--- Action item ---
Each line below from the one containing "This screenshot has height=2576, width=1409." through the one containing "The width and height of the screenshot is (1024, 2573)." is to be given again exactly, and no line outside that span.

── Dataset ──

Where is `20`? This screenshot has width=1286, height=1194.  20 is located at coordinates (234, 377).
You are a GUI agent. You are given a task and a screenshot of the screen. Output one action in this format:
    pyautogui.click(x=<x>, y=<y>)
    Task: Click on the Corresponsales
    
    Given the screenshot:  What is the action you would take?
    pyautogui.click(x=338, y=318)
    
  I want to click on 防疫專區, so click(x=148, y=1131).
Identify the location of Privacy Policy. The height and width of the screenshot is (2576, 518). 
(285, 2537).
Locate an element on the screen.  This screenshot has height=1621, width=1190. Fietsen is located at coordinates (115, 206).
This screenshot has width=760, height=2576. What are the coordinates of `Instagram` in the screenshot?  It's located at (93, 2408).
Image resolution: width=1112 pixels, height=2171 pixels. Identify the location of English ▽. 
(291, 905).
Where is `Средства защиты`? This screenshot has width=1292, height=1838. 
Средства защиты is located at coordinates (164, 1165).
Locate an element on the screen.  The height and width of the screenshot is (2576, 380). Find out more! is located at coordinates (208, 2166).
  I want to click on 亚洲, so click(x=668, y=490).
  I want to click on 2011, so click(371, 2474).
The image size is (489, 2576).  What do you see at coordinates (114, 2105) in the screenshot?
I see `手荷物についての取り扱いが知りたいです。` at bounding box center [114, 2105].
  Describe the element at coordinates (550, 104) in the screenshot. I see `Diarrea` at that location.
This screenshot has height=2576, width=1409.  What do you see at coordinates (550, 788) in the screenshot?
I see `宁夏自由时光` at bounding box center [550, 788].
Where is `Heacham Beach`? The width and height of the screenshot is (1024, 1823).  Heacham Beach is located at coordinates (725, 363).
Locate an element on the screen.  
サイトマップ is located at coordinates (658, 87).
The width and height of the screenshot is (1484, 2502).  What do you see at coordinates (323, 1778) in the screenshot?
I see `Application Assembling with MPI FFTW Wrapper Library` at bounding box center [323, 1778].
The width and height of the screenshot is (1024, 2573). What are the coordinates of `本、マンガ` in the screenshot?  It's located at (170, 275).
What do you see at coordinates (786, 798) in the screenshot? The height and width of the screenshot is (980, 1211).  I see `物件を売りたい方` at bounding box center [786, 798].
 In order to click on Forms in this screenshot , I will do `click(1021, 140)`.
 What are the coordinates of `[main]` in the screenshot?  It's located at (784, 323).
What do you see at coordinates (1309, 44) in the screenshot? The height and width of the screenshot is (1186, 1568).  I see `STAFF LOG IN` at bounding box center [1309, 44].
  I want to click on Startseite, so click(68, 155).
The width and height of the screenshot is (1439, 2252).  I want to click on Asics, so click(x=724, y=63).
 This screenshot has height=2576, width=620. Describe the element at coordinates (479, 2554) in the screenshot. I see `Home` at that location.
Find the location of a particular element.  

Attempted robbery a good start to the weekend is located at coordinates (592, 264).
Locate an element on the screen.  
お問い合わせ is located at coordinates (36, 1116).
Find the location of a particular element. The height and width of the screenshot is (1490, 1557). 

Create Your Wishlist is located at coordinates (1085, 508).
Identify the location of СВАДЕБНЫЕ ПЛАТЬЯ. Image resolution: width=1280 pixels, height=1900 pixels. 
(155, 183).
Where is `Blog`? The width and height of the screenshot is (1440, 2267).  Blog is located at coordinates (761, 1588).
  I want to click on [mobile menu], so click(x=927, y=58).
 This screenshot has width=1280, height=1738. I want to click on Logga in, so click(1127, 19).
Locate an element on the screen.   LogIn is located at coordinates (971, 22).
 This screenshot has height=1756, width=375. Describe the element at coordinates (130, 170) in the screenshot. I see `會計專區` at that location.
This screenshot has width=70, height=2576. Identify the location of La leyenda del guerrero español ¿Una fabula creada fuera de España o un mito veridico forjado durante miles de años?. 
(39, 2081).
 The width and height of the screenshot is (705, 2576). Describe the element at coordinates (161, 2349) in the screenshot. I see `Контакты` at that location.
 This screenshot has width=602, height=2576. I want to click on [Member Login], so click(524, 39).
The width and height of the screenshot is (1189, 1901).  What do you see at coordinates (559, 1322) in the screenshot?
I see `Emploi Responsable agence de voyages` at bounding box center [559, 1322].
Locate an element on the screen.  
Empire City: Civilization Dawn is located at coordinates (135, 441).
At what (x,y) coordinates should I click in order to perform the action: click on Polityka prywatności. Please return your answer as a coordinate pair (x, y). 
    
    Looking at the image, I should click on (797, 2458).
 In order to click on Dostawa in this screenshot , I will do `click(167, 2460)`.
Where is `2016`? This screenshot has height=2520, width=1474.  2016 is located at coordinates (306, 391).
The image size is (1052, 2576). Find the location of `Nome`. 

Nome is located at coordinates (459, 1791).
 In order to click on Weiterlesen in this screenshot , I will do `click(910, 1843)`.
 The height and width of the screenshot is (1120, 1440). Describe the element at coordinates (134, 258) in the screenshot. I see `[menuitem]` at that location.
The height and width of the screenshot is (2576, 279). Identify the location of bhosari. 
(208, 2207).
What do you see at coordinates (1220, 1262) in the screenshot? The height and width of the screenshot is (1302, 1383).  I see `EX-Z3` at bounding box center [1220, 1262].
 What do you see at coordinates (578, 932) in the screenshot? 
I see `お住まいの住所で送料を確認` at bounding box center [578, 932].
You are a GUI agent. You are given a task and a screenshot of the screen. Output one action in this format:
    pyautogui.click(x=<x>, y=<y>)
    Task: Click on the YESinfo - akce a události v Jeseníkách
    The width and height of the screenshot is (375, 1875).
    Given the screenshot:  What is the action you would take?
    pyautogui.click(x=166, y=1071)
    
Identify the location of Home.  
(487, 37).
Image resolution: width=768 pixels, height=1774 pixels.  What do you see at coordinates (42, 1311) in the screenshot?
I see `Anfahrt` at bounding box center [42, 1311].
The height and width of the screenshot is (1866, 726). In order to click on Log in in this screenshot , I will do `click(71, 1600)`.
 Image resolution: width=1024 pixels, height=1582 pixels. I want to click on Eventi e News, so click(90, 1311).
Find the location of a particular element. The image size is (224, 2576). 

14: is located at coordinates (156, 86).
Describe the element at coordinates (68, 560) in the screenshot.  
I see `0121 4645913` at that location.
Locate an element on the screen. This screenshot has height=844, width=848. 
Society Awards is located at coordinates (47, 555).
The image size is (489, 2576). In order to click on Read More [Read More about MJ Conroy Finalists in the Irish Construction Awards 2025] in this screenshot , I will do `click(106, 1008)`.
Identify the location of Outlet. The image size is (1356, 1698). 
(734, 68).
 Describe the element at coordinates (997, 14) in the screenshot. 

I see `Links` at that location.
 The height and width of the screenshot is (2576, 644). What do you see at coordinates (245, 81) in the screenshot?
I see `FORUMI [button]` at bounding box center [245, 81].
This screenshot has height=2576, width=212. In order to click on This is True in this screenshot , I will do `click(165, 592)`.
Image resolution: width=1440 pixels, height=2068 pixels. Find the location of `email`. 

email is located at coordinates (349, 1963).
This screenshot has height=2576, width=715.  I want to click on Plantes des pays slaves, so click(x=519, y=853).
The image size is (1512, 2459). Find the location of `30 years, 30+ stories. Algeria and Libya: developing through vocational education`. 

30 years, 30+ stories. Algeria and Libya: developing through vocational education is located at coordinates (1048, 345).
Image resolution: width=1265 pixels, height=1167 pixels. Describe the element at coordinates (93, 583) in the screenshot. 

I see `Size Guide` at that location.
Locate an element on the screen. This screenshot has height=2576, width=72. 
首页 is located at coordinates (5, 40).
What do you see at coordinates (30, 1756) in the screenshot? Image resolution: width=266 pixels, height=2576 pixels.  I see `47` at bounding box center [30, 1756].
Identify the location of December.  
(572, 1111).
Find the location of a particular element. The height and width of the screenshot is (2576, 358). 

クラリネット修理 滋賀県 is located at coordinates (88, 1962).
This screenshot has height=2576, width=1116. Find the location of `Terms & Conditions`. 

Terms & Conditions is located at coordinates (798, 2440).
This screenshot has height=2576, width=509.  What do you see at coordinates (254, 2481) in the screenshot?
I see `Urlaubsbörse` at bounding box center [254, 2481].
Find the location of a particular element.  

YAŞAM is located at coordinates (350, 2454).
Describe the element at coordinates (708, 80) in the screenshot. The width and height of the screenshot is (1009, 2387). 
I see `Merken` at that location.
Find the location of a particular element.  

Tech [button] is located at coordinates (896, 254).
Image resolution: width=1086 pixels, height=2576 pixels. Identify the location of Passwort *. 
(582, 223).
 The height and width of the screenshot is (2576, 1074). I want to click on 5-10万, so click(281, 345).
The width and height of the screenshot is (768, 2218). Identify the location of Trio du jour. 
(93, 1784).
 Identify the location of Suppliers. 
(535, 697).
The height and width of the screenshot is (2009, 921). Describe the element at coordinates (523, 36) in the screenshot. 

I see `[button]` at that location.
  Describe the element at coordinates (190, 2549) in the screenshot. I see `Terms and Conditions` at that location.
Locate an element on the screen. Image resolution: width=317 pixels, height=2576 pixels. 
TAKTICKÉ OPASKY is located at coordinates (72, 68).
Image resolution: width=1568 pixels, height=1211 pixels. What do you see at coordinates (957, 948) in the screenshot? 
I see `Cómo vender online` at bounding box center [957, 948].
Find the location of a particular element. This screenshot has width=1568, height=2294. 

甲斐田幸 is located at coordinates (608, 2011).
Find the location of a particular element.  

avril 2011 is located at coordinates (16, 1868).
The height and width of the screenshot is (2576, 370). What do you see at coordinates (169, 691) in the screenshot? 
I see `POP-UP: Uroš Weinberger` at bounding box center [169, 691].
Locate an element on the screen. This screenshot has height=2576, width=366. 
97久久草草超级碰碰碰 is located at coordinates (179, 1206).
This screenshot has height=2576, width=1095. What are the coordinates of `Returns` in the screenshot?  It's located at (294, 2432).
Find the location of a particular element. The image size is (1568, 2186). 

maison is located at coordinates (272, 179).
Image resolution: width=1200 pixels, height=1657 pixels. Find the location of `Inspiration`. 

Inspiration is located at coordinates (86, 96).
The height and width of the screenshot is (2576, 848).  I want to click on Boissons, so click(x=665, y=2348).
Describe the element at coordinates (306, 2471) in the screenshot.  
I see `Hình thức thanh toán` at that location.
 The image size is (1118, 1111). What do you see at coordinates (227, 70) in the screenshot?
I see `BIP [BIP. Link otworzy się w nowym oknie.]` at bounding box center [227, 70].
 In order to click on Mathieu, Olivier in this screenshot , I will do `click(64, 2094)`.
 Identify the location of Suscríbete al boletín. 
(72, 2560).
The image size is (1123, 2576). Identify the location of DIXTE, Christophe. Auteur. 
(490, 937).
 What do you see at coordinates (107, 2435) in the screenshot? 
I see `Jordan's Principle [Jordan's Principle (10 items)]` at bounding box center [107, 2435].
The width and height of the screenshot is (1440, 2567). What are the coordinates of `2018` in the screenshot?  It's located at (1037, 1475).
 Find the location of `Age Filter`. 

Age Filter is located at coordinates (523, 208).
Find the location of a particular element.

───

--- Exercise response ---
This screenshot has height=2576, width=1409.  What do you see at coordinates (550, 788) in the screenshot?
I see `宁夏自由时光` at bounding box center [550, 788].
Where is `Heacham Beach`? The width and height of the screenshot is (1024, 1823).  Heacham Beach is located at coordinates (725, 363).
Locate an element on the screen.  
サイトマップ is located at coordinates (658, 87).
The width and height of the screenshot is (1484, 2502).  What do you see at coordinates (323, 1778) in the screenshot?
I see `Application Assembling with MPI FFTW Wrapper Library` at bounding box center [323, 1778].
The width and height of the screenshot is (1024, 2573). What are the coordinates of `本、マンガ` in the screenshot?  It's located at (170, 275).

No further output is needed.